Search papers, labs, and topics across Lattice.
This paper explores the potential of using the Veo-3 video generation model for generalizable robot manipulation by predicting future image sequences and using an inverse dynamics model (IDM) to recover robot actions. They find that while Veo-3+IDM generates reasonable task-level trajectories, low-level control accuracy is lacking. To address this, they propose Veo-Act, a hierarchical framework using Veo-3 for high-level planning and a vision-language-action (VLA) policy for low-level execution, significantly improving instruction-following performance.
Frontier video models like Veo-3 can generate surprisingly good task-level plans for robot manipulation, but still need help with the fine details.

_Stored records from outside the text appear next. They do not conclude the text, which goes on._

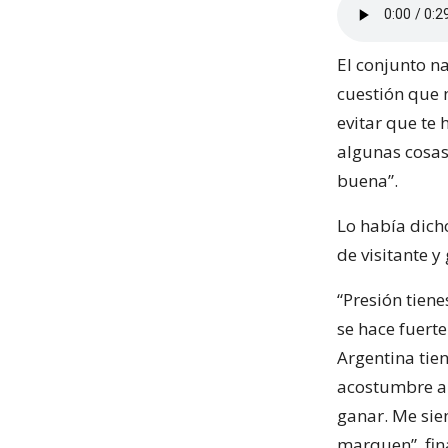
El conjunto na
cuestión que 
evitar que te
algunas cosas
buena”.
Lo había dicho
de visitante y
“Presión tiene
se hace fuerte
Argentina tien
acostumbre a 
ganar. Me sie
marquen”, fina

Video generation models have advanced rapidly and are beginning to show a strong understanding of physical dynamics. In this paper, we investigate how far an advanced video generation model such as Veo-3 can support generalizable robotic manipulation. We first study a zero-shot approach in which Veo-3 predicts future image sequences from current robot observations, while an inverse dynamics model IDM recovers the corresponding robot actions. The IDM is trained solely on random-play data, requiring neither human supervision nor expert demonstrations. The key intuition is that, if a video model can generate physically plausible future motions in image space, an IDM can translate those visual trajectories into executable robot actions. We evaluate this"Veo-3+IDM"approach in both simulation and the real world using a high-dimensional dexterous hand. We find that, owing to the strong generalization capability of frontier video models, Veo-3+IDM can consistently generate approximately correct task-level trajectories. However, its low-level control accuracy remains insufficient to solve most tasks reliably. Motivated by this observation, we develop a hierarchical framework, Veo-Act, which uses Veo-3 as a high-level motion planner and a VLA policy as the low-level executor, significantly improving the instruction-following performance of a state-of-the-art vision-language-action policy. Overall, our results suggest that, as video generation models continue to improve, video models can be a valuable component for generalizable robot learning.